Oil on Linen / 20 × 27 in / Available at Cutter & Cutter Fine Art in January
Maybe because my mother was a fine seamstress and quilter, I am so drawn to good fabric. Textiles. If they are handmade, all the better. I believe that the hours put into creating the fabrics bring added goodness to a painting that I also make by hand. The pomegranate seemed perfect to languish within Moroccan rose and gold silk, and Venetian lions.
Oil on Linen / 60 × 40 in / Available May at Cutter & Cutter, FL
Changes are the current reality in mine and my husband’s life…dwellings, countries, parents…everything is changing. The “Begin Anew” series reflects that. All these paintings are about moving from one life stage to another. Many pieces have mothers and daughters (in animal version) to reflect the death of my mom, Inelda, this Spring. The lushness of the textures reflects my optimism that beauty awaits ahead.
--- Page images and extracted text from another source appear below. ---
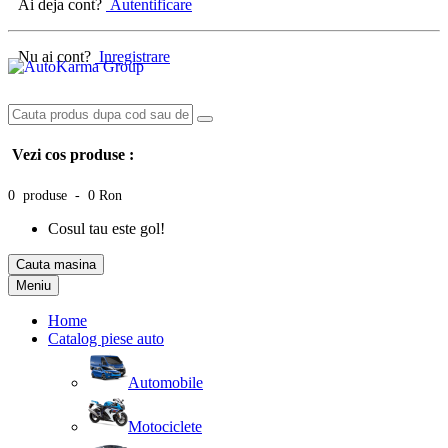
Ai deja cont?
Autentificare
Nu ai cont?
Inregistrare
Vezi cos produse :
0 produse - 0 Ron
Cosul tau este gol!
Cauta masina
Meniu
Home
Catalog piese auto
Automobile
Motociclete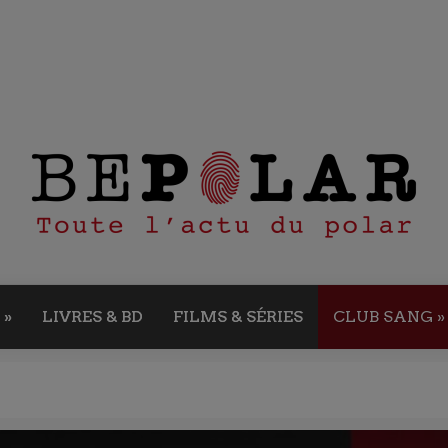
»
LIVRES & BD
FILMS & SÉRIES
CLUB SANG
»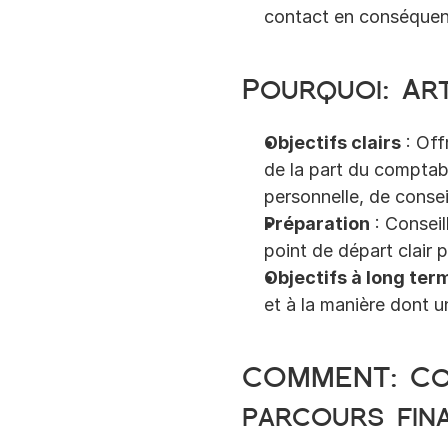
contact en conséquen
Pourquoi
: 
Ar
Objectifs clairs
 : Of
de la part du comptable
personnelle, de consei
Préparation
 : Consei
point de départ clair p
Objectifs à long ter
et à la manière dont u
COMMENT
: 
Co
parcours fin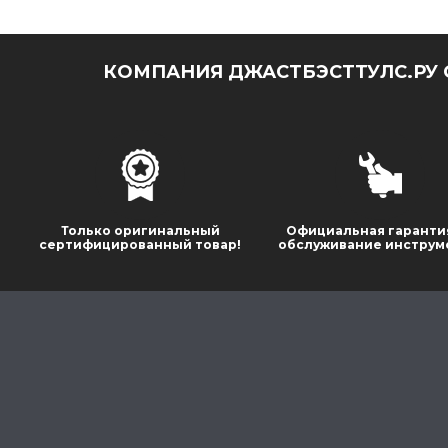
КОМПАНИЯ ДЖАСТБЭСТТУЛС.РУ 
Только оригинальный
Официальная гаранти
сертифицированный товар!
обслуживание инструм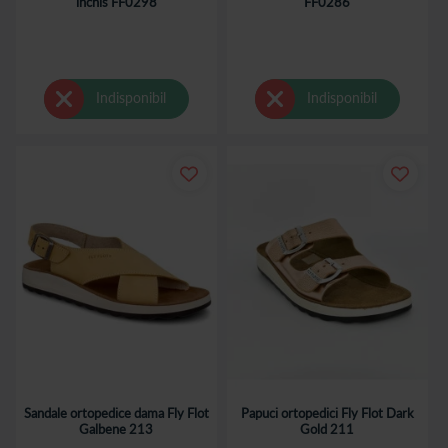
inchis FF0298
FF0286
Indisponibil
Indisponibil
Sandale ortopedice dama Fly Flot
Papuci ortopedici Fly Flot Dark
Galbene 213
Gold 211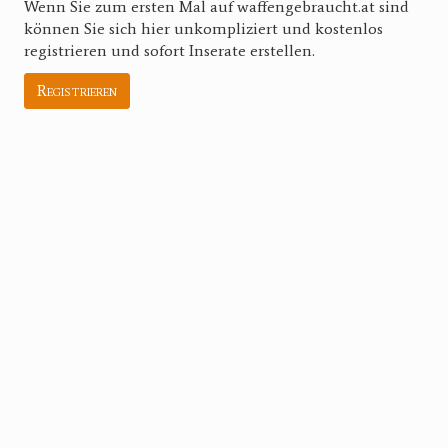
Wenn Sie zum ersten Mal auf waffengebraucht.at sind
können Sie sich hier unkompliziert und kostenlos
registrieren und sofort Inserate erstellen.
Registrieren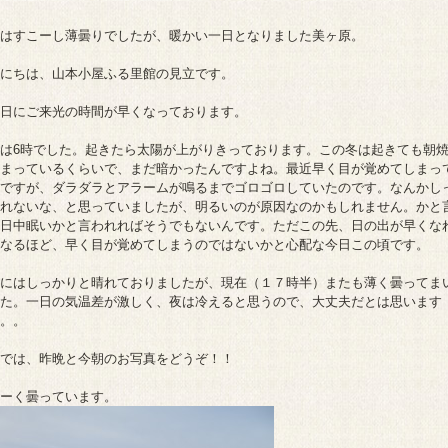
はすこーし薄曇りでしたが、暖かい一日となりました美ヶ原。
にちは、山本小屋ふる里館の見立です。
日にご来光の時間が早くなっております。
は6時でした。起きたら太陽が上がりきっております。この冬は起きても朝
まっているくらいで、まだ暗かったんですよね。最近早く目が覚めてしまっ
ですが、ダラダラとアラームが鳴るまでゴロゴロしていたのです。なんかし
れないな、と思っていましたが、明るいのが原因なのかもしれません。かと
日中眠いかと言われればそうでもないんです。ただこの先、日の出が早くな
なるほど、早く目が覚めてしまうのではないかと心配な今日この頃です。
にはしっかりと晴れておりましたが、現在（１７時半）またも薄く曇ってま
た。一日の気温差が激しく、夜は冷えると思うので、大丈夫だとは思います
。。
では、昨晩と今朝のお写真をどうぞ！！
ーく曇っています。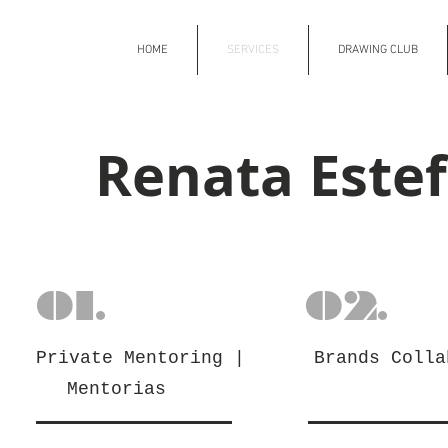
HOME
SERVICES
DRAWING CLUB
Renata Este
01.
02.
Private Mentoring |
Brands Colla
Mentorias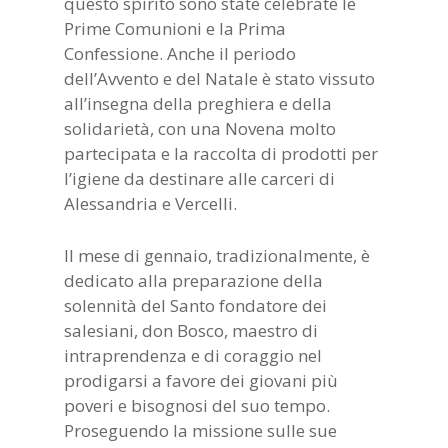
questo spirito sono state celebrate le
Prime Comunioni e la Prima
Confessione. Anche il periodo
dell’Avvento e del Natale è stato vissuto
all’insegna della preghiera e della
solidarietà, con una Novena molto
partecipata e la raccolta di prodotti per
l’igiene da destinare alle carceri di
Alessandria e Vercelli.
Il mese di gennaio, tradizionalmente, è
dedicato alla preparazione della
solennità del Santo fondatore dei
salesiani, don Bosco, maestro di
intraprendenza e di coraggio nel
prodigarsi a favore dei giovani più
poveri e bisognosi del suo tempo.
Proseguendo la missione sulle sue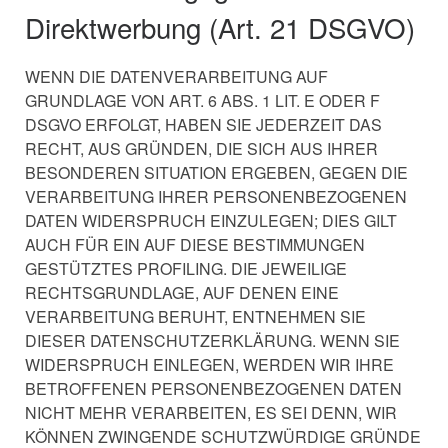
Direktwerbung (Art. 21 DSGVO)
WENN DIE DATENVERARBEITUNG AUF
GRUNDLAGE VON ART. 6 ABS. 1 LIT. E ODER F
DSGVO ERFOLGT, HABEN SIE JEDERZEIT DAS
RECHT, AUS GRÜNDEN, DIE SICH AUS IHRER
BESONDEREN SITUATION ERGEBEN, GEGEN DIE
VERARBEITUNG IHRER PERSONENBEZOGENEN
DATEN WIDERSPRUCH EINZULEGEN; DIES GILT
AUCH FÜR EIN AUF DIESE BESTIMMUNGEN
GESTÜTZTES PROFILING. DIE JEWEILIGE
RECHTSGRUNDLAGE, AUF DENEN EINE
VERARBEITUNG BERUHT, ENTNEHMEN SIE
DIESER DATENSCHUTZERKLÄRUNG. WENN SIE
WIDERSPRUCH EINLEGEN, WERDEN WIR IHRE
BETROFFENEN PERSONENBEZOGENEN DATEN
NICHT MEHR VERARBEITEN, ES SEI DENN, WIR
KÖNNEN ZWINGENDE SCHUTZWÜRDIGE GRÜNDE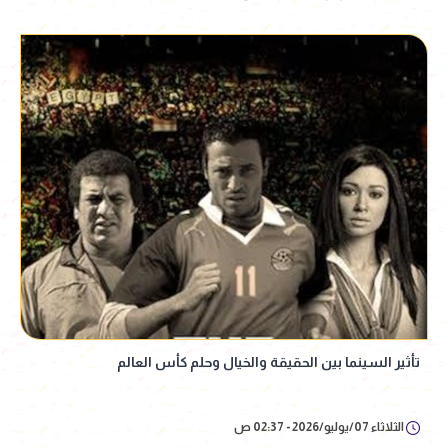
تأثير السينما بين الحقيقة والخيال وحلم كأس العالم
الثلاثاء 07/يوليو/2026 - 02:37 ص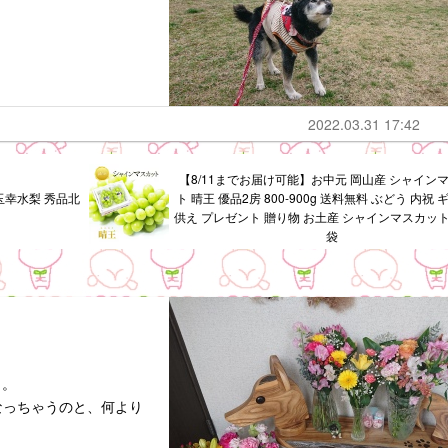
2022.03.31 17:42
【8/11までお届け可能】お中元 岡山産 シャイン
玉幸水梨 秀品北
ト 晴王 優品2房 800-900g 送料無料 ぶどう 内祝 
供え プレゼント 贈り物 お土産 シャインマスカット
袋
～。
なっちゃうのと、何より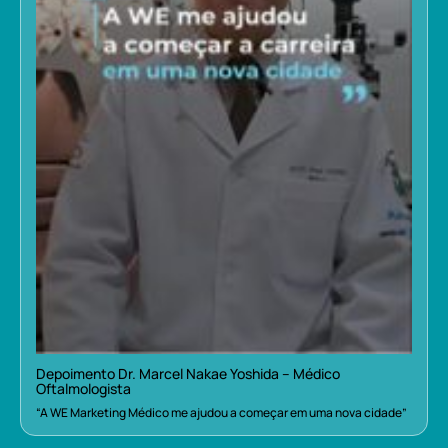
Depoimento Dr. Marcel Nakae Yoshida – Médico
Oftalmologista
“A WE Marketing Médico me ajudou a começar em uma nova cidade”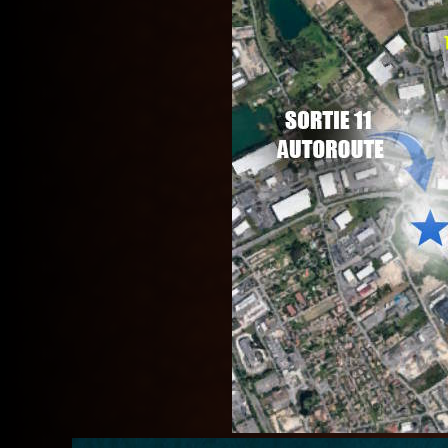
encouragé et mis en place sur les diff
avec votre fidèle destrier, suivez le
le voyage le plus écologique, mais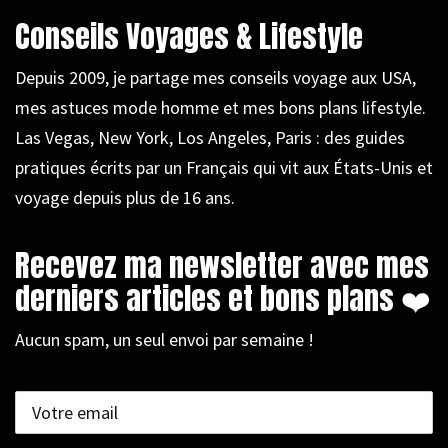
Conseils Voyages & Lifestyle
Depuis 2009, je partage mes conseils voyage aux USA,
mes astuces mode homme et mes bons plans lifestyle.
Las Vegas, New York, Los Angeles, Paris : des guides
pratiques écrits par un Français qui vit aux États-Unis et
voyage depuis plus de 16 ans.
Recevez ma newsletter avec mes
derniers articles et bons plans ❤️
Aucun spam, un seul envoi par semaine !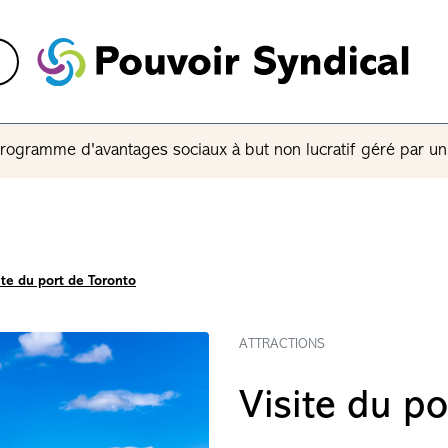
rogramme d'avantages sociaux à but non lucratif géré par u
ite du port de Toronto
ATTRACTIONS
Visite du p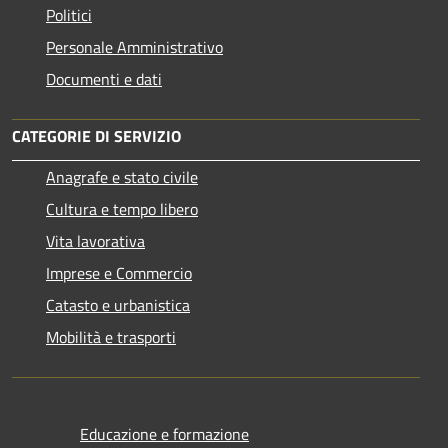
Politici
Personale Amministrativo
Documenti e dati
CATEGORIE DI SERVIZIO
Anagrafe e stato civile
Cultura e tempo libero
Vita lavorativa
Imprese e Commercio
Catasto e urbanistica
Mobilità e trasporti
Educazione e formazione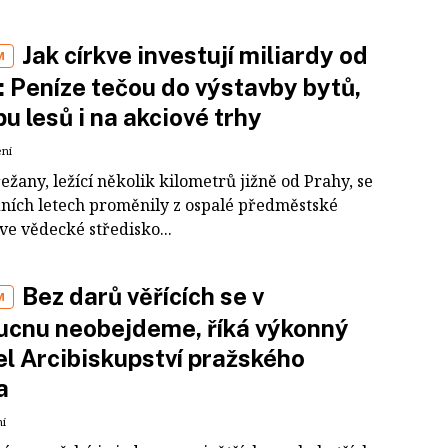
Jak církve investují miliardy od
M
: Peníze tečou do výstavby bytů,
u lesů i na akciové trhy
ení
ežany, ležící několik kilometrů jižně od Prahy, se
dních letech proměnily z ospalé předměstské
ve vědecké středisko...
Bez darů věřících se v
M
ucnu neobejdeme, říká výkonný
el Arcibiskupství pražského
a
ní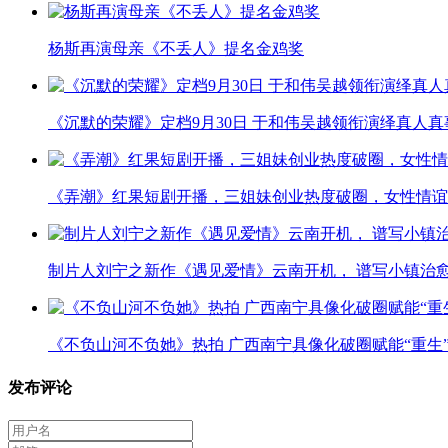
杨斯再演母亲《不丢人》提名金鸡奖
《沉默的荣耀》定档9月30日 于和伟吴越领衔演绎真人
《弄潮》红果短剧开播，三姐妹创业热度破圈，女性情谊
制片人刘宁之新作《遇见爱情》云南开机， 谱写小镇治
《不负山河不负她》热拍 广西南宁具像化破圈赋能“重生
发布评论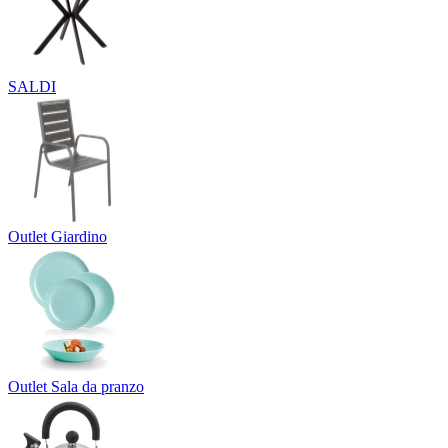
SALDI
Outlet Giardino
Outlet Sala da pranzo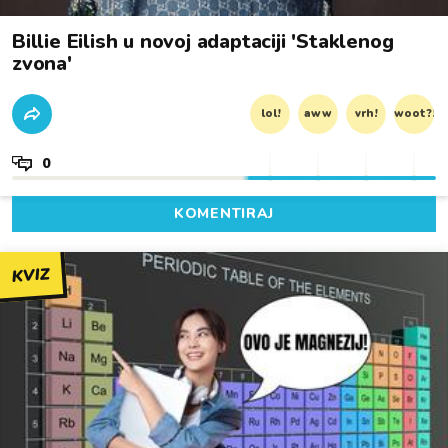
Billie Eilish u novoj adaptaciji 'Staklenog
zvona'
lol!
aww
vrh!
woot?!
0
KOMENTIRAJ
KVIZ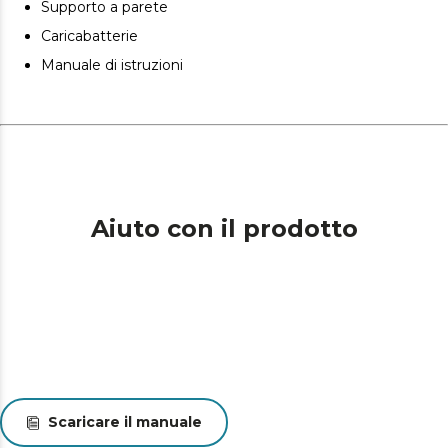
Supporto a parete
Caricabatterie
Manuale di istruzioni
Aiuto con il prodotto
Scaricare il manuale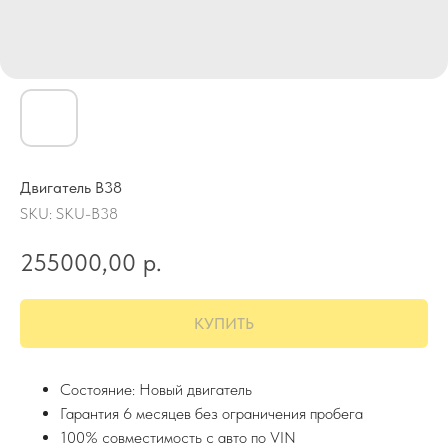
Двигатель B38
SKU:
SKU-B38
255000,00
р.
КУПИТЬ
Состояние: Новый двигатель
Гарантия 6 месяцев без ограничения пробега
100% совместимость с авто по VIN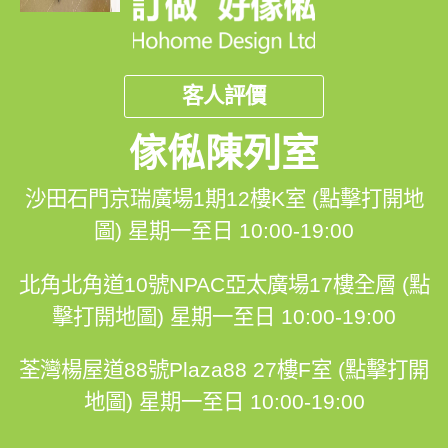
客人評價
傢俬陳列室
沙田石門京瑞廣場1期12樓K室 (點擊打開地
圖)
星期一至日 10:00-19:00
北角北角道10號NPAC亞太廣場17樓全層 (點
擊打開地圖)
星期一至日 10:00-19:00
荃灣楊屋道88號Plaza88 27樓F室 (點擊打開
地圖)
星期一至日 10:00-19:00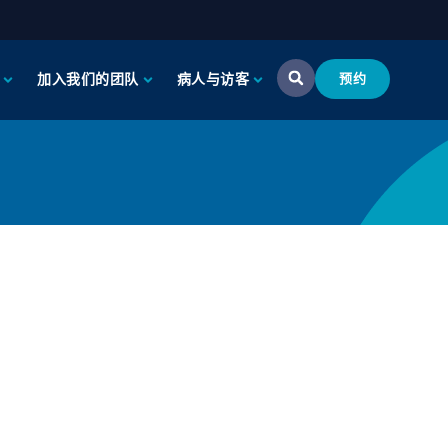
加入我们的团队
病人与访客
预约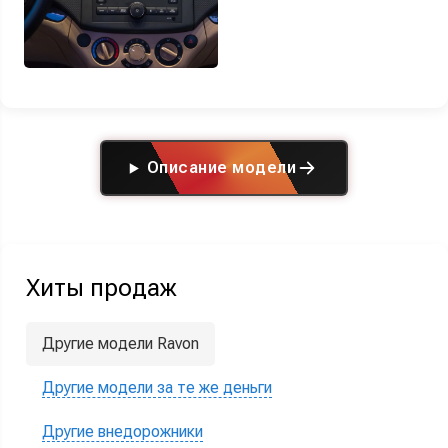
Описание модели
Хиты продаж
Другие модели Ravon
Другие модели за те же деньги
Другие внедорожники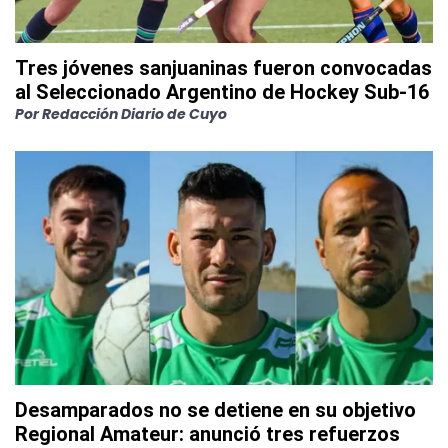
Tres jóvenes sanjuaninas fueron convocadas
al Seleccionado Argentino de Hockey Sub-16
Por
Redacción Diario de Cuyo
Desamparados no se detiene en su objetivo
Regional Amateur: anunció tres refuerzos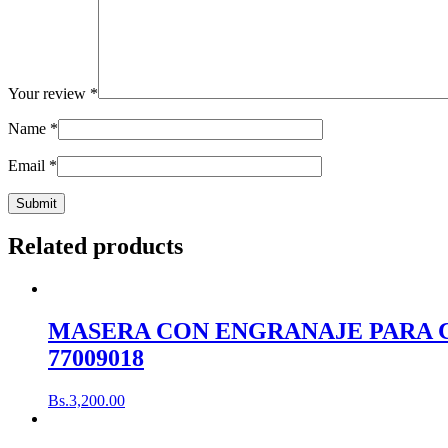
Your review
*
Name
*
Email
*
Related products
MASERA CON ENGRANAJE PARA CH
77009018
Bs.
3,200.00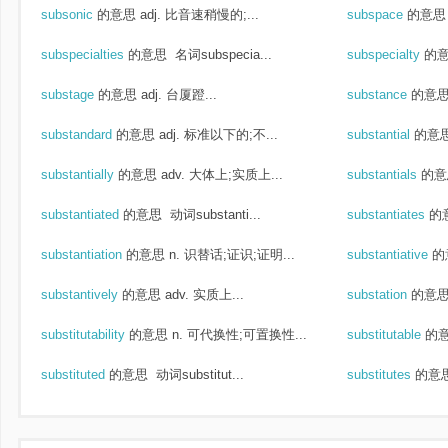
subsonic
的意思
adj. 比音速稍慢的;...
subspace
的意思
subspecialties
的意思
名词subspecia...
subspecialty
的
substage
的意思
adj. 台厦蹬...
substance
的意
substandard
的意思
adj. 标准以下的;不...
substantial
的意
substantially
的意思
adv. 大体上;实质上...
substantials
的意
substantiated
的意思
动词substanti...
substantiates
的
substantiation
的意思
n. 识替话;证识;证明...
substantiative
的
substantively
的意思
adv. 实质上...
substation
的意
substitutability
的意思
n. 可代换性;可置换性...
substitutable
的
substituted
的意思
动词substitut...
substitutes
的意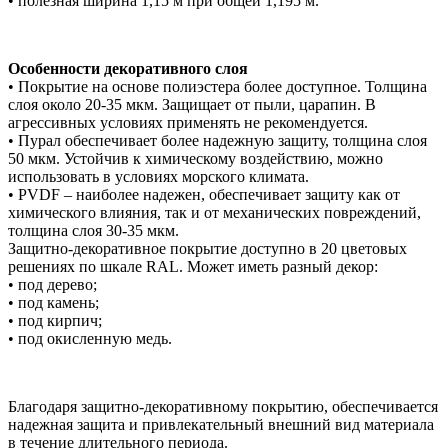
• полезная ширина 1,15 м при общей 1,195 м.
Особенности декоративного слоя
• Покрытие на основе полиэстера более доступное. Толщина
слоя около 20-35 мкм. Защищает от пыли, царапин. В
агрессивных условиях применять не рекомендуется.
• Пурал обеспечивает более надежную защиту, толщина слоя
50 мкм. Устойчив к химическому воздействию, можно
использовать в условиях морского климата.
• PVDF – наиболее надежен, обеспечивает защиту как от
химического влияния, так и от механических повреждений,
толщина слоя 30-35 мкм.
Защитно-декоративное покрытие доступно в 20 цветовых
решениях по шкале RAL. Может иметь разный декор:
• под дерево;
• под камень;
• под кирпич;
• под окисленную медь.
Благодаря защитно-декоративному покрытию, обеспечивается
надежная защита и привлекательный внешний вид материала
в течение длительного периода.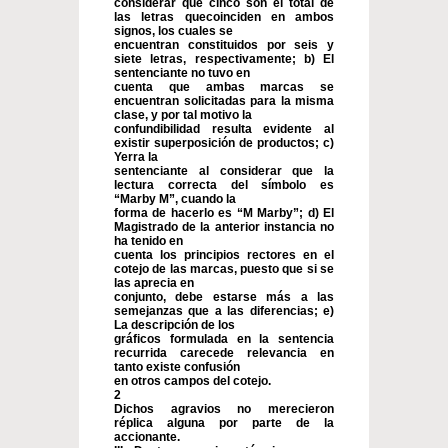
considerar que cinco son el total de
las letras quecoinciden en ambos
signos, los cuales se
encuentran constituidos por seis y
siete letras, respectivamente; b) El
sentenciante no tuvo en
cuenta que ambas marcas se
encuentran solicitadas para la misma
clase, y por tal motivo la
confundibilidad resulta evidente al
existir superposición de productos; c)
Yerra la
sentenciante al considerar que la
lectura correcta del símbolo es
“Marby M”, cuando la
forma de hacerlo es “M Marby”; d) El
Magistrado de la anterior instancia no
ha tenido en
cuenta los principios rectores en el
cotejo de las marcas, puesto que si se
las aprecia en
conjunto, debe estarse más a las
semejanzas que a las diferencias; e)
La descripción de los
gráficos formulada en la sentencia
recurrida carecede relevancia en
tanto existe confusión
en otros campos del cotejo.
2
Dichos agravios no merecieron
réplica alguna por parte de la
accionante.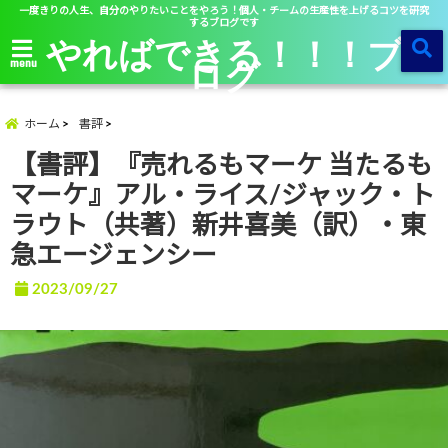
一度きりの人生、自分のやりたいことをやろう！個人・チームの生産性を上げるコツを研究
するブログです
やればできる！！！ブ
ログ
menu
ホーム
書評
【書評】『売れるもマーケ 当たるも
マーケ』アル・ライス/ジャック・ト
ラウト（共著）新井喜美（訳）・東
急エージェンシー
2023/09/27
Oil on Linen / 24 × 30 in / Available at Hunter Museum of American Art
One of the first three in the Begin Anew series, about when everything you know is changing, and life is going to be different. I have always admired people who travel light, but with panache. This lapin moves forward with just a giant (beautiful teapot) and her favorite silks.
Oil on Linen / 25 × 21 in / Available through Reinert Fine Art
Appearing in “Wandering Spirits,” an exhibition at Reinert Fine Art in Charleston, SC, of new work by Daud Akhriev and Melissa Hefferlin. Exhibit opens March 7, 2025.
This simple painting was a joy to create. The muted contrasting colors embodied a season of bounty, joy and calm.
Oil on Linen / 25 × 21 in / Available at Cutter & Cutter Fine Art
Arriving in the gallery in February, 2025. My love of lemons borders on the compulsive. It’s a good thing we have a tree… While I am a lifelong realist artist, I do love the abstraction of it, too. Here the color combinations resonated with my search for joy. I realized the amazing skill of the Dutch Golden Age of painting while working on the lilac silk fabric.
Oil on Linen / 24 x 30 / 202 / Available at Reinert Fine Art
I composed this still life intuitively, hungering for the luxurious textures and saturated color. When I was finished, the silk ribbons draped around the vase reminded me of a man in evening wear, who has loosened his bow tie and is relaxing. The saffron silk came from Rabat, Morocco, in the mid-1800's. I am becoming deeply interested in historical textiles. Things still made by hand...
Juried into Oil Painters of America National Convention and Exhibition, 2024, Wichita Kansas.
Oil on linen / 40 x 30 in / Available from the Cutter & Cutter Fine Art
After several compositions which were highly ornamental, I wanted to set this one with lots of quiet space. While I’m still deeply engaged with the tail feathers, their role is more supporting in this piece. I was remembering Richard Diebenkorn as I placed interest at the edges. When I hung the brass harness ornament at lower right, I knew the title. It felt like hanging a medal.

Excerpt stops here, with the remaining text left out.